300.)] “hiçbir bilgi olmadan yürür; bu bedenden gelen beş tanrının gücü bağlı (olur).”

ol ödün bodis[a]v[a]t tigin [kaŋ]ı kanta38 bu y[a]rl[ı]k işidip y[a]rl[ı]k bolzun tıdmazun barayın tip ötünti [KP 60] “O zaman Buda namzeti Şehzade, Han babasından buyruğu işitince: “Ferman buyrulsun, (kimse) engellemesin (de) gideyim.” diye arz etti.”

inçe tip tidi y[a]rlık bolmaz erser bu yirde yok[k]aru turmaz m[e]n aş aşanmaz m[e]n ölgey m[e]n tip tidi [KP 64] “Şöyle dedi: ‘Ferman buyrulmazsa buradan kalkmayacağım, yemek yemeyeceğim (ve) öleceğim.’ dedi.”

ol linhua sayu birer agulug yılan bar agu tını ıraktın ançulayu közün[ü]r kaltı linhua sayu tütün tüt[e]rçe ol erser [KP 107] “O lotus (çiçeklerinin) her biri(nin

yanında) birer zehirli yılan var. Zehirli nefesleri uzaktan öyle görünür (ki) sanki her bir lotustan duman çıkıyor gibi.”

ewde önüp altı yıl tapawan berk te duşkaraçar emgek emgenmişin [Maitr. (1.

E,3=Nr.37)] “evi barkı terkedip (evden çıkıp) altı yıl inziva ormanında (tapavan

= skr. tapavana) keşişlik ızdırabı (duşkrçar emgek = skr. duskaracarya) çektiğini,”

antran39 kopup tŋri burkannıŋ köligesiŋe sıgıntı [Maitr. (5. E, (?)=Nr.

93)] “Oradan da kalkıp Tanrı Burkan ‘ın gölgesine sığındı,”

biz öŋre kişi etözünte erken şakimun burkan şazınıntakı ewdin barktın önmiş toyın şmnanç şrmiri şrmirençler neŋ arıg çkşabut ların artatdımız [Maitr. (174.

XX, 15=Nr. 30)] “Önce insan varlığındayken, Buda Sakyamuni disiplininde evden barktan ayrılıp toy keşiş ve toy rahibelerin; keşişlerin ve rahibelerin saf buyruklarını kırdık:”

ol ayıg kılınç küçinte ulug tamularda togdumuz tamudın kurtulup bu kiçig tamularda togmış erür biz [Maitr. (110.=Nr. 89)] “Bu kötü amel yüzünden büyük cehennemlerde doğduk. Cehennemden kurtulup bu küçük cehennemlerde doğduk.”

ötrü olurmış orunıntın40 örü turup, [SY 011] “ve oturduğu koltuğundan kalkıp,”
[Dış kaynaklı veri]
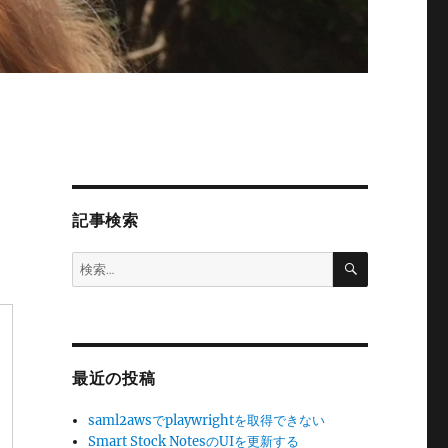
記事検索
検
検
索
索:
最近の投稿
saml2awsでplaywrightを取得できない
Smart Stock NotesのUIを更新する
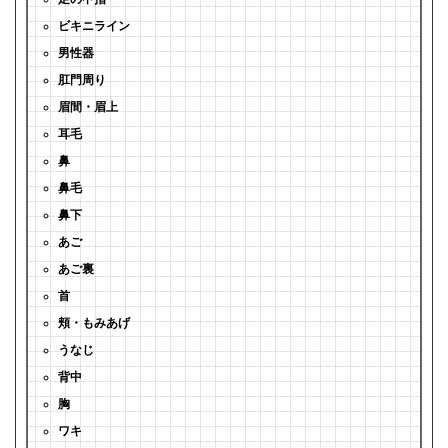
ビキニライン
男性器
肛門周り
眉間・眉上
耳毛
鼻
鼻毛
鼻下
あご
あご裏
首
頬・もみあげ
うなじ
背中
胸
ワキ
ol ödün alkınçsız ülgüsüz etüzlüg bodistw orunta turup, eligin kawşurup, teŋri burkanka inçe tip ötüg ötünti [SY 376] “Sonra “Bitmez tükenemez, Aşırı vücutlı” (adlı) Bodhisattva koltuğundan kalktı, ellerini bir araya getirdi ve ilahi Buda'ya şu soruyu sundu:”

39 antran ‘oradan’. Bu sözcük Maitrisimit ‘te çok yaygın kullanılan bir zamirdir. Ş. Tekin (1976: 295) bu zamirin teşekkülü hakkında şu ifadelere yer verir: antran, andıran, andırtın. Bütün bu şekillerde öngdüri, öngdürti, kidirti, üstürdi, üstürti, kündüri kelimelerinde, Moğolcadaki bulunma hâl eki olan +tur, +tır görülmektedir (krş. Küntüz <kün + tüz). Anlamı ve kullanış alanı çok daraldığından bu ek kendisinden sonra zorunlu olarak bir eski verme hâli eki +a ve vasıta hali eki +n almış olmalıdır: an + dır + a + n (Ek yığılması).
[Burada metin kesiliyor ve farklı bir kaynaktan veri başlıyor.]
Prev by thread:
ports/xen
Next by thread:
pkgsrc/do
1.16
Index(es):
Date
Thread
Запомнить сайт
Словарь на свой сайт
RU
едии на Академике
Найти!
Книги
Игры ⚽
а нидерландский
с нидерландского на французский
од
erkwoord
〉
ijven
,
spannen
40 TT VI ‘daki Sekiz Yükmek Yaruk ‘un ilk 26 satırı Berlin’deki fragmanlardan oluşmaktadır. Geri kalan fragmanlar Londra ‘ya aittir. Dolayısıyla Londra fragmanlarında görülmeyen -tın ablatif eki Berlin fragmanına aittir.

adra atlıg bilig teŋri yirinten yana agam bitig, nirwan bitig belgürer [SY 415] “Buna karşılık, Agama kitapları ve Nirvana kitapları 'Adra adıyla bilinen Tanrılar Ülkesi 'nden geliyor.”